Extracted page text data:
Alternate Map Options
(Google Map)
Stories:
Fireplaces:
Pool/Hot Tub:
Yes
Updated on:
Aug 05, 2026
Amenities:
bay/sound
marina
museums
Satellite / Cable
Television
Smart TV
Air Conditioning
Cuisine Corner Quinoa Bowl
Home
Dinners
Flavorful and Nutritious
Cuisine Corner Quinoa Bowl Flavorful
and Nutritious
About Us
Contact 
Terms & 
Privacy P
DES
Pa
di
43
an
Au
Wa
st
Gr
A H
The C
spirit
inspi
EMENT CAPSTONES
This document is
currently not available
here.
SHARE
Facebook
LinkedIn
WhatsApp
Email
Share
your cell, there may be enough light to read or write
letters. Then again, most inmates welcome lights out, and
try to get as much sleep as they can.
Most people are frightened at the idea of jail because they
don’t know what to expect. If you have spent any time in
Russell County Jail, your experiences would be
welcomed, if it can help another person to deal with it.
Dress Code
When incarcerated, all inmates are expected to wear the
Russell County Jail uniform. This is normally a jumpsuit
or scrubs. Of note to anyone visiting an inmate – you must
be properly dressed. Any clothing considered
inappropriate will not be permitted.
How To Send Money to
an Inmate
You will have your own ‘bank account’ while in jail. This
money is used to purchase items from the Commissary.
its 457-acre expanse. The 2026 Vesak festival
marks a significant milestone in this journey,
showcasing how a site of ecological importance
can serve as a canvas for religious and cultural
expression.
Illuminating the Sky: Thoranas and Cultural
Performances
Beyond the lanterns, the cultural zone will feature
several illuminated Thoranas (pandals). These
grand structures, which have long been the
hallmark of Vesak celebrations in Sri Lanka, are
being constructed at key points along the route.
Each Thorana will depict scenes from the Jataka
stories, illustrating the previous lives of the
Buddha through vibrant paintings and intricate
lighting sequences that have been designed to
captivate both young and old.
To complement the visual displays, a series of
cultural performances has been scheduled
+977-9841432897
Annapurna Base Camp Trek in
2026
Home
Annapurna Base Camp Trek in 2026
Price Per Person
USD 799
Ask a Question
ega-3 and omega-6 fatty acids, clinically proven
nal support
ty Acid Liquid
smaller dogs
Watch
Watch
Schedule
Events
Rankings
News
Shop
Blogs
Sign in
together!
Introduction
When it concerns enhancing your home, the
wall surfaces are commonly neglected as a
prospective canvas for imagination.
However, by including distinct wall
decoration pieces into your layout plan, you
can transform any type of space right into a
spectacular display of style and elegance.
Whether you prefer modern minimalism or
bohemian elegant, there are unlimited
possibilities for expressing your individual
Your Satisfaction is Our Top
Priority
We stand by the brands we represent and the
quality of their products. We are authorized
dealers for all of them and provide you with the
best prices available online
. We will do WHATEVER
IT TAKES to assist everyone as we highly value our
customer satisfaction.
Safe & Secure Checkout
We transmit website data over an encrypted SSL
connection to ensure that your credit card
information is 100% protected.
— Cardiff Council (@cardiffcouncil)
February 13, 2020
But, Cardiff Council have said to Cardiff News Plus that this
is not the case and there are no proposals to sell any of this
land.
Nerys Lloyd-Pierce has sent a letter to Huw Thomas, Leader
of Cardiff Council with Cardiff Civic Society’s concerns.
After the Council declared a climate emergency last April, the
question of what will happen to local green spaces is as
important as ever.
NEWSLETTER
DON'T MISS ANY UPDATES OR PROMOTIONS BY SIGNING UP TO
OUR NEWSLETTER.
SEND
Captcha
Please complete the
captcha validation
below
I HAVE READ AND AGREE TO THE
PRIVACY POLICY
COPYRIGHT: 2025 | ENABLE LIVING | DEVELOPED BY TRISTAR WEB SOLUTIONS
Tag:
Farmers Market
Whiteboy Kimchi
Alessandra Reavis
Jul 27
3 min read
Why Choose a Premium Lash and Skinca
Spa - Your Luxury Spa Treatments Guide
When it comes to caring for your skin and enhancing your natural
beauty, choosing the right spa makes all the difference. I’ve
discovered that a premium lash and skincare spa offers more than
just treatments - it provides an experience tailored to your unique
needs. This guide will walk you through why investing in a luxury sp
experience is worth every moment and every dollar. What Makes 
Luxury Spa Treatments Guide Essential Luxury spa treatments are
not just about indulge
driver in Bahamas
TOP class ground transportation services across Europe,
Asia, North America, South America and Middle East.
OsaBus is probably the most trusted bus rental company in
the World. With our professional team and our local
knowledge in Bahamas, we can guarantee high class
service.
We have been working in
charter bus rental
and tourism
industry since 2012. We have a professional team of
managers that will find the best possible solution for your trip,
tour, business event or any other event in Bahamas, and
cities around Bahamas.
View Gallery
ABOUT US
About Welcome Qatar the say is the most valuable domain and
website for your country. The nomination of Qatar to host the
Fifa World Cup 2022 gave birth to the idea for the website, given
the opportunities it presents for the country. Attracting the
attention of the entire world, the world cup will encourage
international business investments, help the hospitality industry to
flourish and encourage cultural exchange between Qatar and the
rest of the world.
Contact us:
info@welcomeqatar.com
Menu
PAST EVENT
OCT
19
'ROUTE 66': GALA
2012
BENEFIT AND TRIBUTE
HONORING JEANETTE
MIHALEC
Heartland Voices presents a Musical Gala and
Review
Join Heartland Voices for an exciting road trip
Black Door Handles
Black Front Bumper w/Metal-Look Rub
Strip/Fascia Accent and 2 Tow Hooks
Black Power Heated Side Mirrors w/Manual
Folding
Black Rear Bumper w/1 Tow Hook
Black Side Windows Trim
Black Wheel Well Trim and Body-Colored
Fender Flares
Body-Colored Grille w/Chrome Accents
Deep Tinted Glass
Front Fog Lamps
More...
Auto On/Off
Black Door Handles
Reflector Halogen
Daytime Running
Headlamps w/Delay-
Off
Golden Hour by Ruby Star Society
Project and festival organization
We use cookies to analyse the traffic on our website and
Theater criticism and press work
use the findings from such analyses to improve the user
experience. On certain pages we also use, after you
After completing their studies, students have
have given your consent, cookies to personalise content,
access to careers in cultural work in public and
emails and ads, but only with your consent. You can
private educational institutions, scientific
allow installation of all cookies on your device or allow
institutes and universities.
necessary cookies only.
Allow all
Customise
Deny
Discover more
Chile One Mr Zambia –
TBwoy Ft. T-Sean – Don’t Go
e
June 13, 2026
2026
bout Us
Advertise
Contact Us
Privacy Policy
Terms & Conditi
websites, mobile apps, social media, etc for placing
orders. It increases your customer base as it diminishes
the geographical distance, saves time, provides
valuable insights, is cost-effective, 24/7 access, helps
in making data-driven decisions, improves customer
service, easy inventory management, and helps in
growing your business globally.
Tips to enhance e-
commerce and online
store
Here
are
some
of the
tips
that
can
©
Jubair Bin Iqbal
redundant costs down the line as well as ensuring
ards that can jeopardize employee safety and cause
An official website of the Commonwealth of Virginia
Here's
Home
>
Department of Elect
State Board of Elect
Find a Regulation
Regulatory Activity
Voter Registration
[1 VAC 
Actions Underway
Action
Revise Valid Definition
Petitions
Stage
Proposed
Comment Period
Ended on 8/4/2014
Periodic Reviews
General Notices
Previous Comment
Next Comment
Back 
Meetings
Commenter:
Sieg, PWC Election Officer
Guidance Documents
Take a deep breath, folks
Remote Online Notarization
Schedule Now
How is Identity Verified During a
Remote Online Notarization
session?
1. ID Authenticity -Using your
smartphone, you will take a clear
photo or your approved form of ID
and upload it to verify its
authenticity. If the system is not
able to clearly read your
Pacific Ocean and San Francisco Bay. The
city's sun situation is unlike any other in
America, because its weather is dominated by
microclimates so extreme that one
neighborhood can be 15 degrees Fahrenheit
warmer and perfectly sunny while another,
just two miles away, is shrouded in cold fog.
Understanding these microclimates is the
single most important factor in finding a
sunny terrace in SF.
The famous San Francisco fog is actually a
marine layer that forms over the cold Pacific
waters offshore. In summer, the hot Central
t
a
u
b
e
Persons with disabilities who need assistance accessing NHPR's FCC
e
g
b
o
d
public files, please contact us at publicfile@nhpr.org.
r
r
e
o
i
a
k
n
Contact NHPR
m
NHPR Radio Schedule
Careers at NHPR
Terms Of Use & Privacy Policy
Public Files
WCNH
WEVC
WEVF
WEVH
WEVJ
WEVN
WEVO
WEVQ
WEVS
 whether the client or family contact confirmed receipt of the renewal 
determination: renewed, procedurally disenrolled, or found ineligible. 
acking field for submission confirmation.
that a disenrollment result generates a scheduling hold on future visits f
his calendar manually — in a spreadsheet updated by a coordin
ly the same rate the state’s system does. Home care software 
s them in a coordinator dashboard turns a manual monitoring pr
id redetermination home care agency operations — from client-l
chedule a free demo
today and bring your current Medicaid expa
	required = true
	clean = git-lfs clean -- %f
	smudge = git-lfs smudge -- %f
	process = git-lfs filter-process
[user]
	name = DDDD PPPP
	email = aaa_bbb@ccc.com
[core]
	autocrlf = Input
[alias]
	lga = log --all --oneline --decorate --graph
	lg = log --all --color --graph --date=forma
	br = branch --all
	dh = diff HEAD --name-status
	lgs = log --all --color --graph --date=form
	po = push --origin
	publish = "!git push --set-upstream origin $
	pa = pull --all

Aim of the exercise: Return, exactly as they stand, the lines from the start of the records above through the line with "Buddha through vibrant", both ends included, and no other lines.

Answer box:
Alternate Map Options
(Google Map)
Stories:
Fireplaces:
Pool/Hot Tub:
Yes
Updated on:
Aug 05, 2026
Amenities:
bay/sound
marina
museums
Satellite / Cable
Television
Smart TV
Air Conditioning
Cuisine Corner Quinoa Bowl
Home
Dinners
Flavorful and Nutritious
Cuisine Corner Quinoa Bowl Flavorful
and Nutritious
About Us
Contact 
Terms & 
Privacy P
DES
Pa
di
43
an
Au
Wa
st
Gr
A H
The C
spirit
inspi
EMENT CAPSTONES
This document is
currently not available
here.
SHARE
Facebook
LinkedIn
WhatsApp
Email
Share
your cell, there may be enough light to read or write
letters. Then again, most inmates welcome lights out, and
try to get as much sleep as they can.
Most people are frightened at the idea of jail because they
don’t know what to expect. If you have spent any time in
Russell County Jail, your experiences would be
welcomed, if it can help another person to deal with it.
Dress Code
When incarcerated, all inmates are expected to wear the
Russell County Jail uniform. This is normally a jumpsuit
or scrubs. Of note to anyone visiting an inmate – you must
be properly dressed. Any clothing considered
inappropriate will not be permitted.
How To Send Money to
an Inmate
You will have your own ‘bank account’ while in jail. This
money is used to purchase items from the Commissary.
its 457-acre expanse. The 2026 Vesak festival
marks a significant milestone in this journey,
showcasing how a site of ecological importance
can serve as a canvas for religious and cultural
expression.
Illuminating the Sky: Thoranas and Cultural
Performances
Beyond the lanterns, the cultural zone will feature
several illuminated Thoranas (pandals). These
grand structures, which have long been the
hallmark of Vesak celebrations in Sri Lanka, are
being constructed at key points along the route.
Each Thorana will depict scenes from the Jataka
stories, illustrating the previous lives of the
Buddha through vibrant paintings and intricate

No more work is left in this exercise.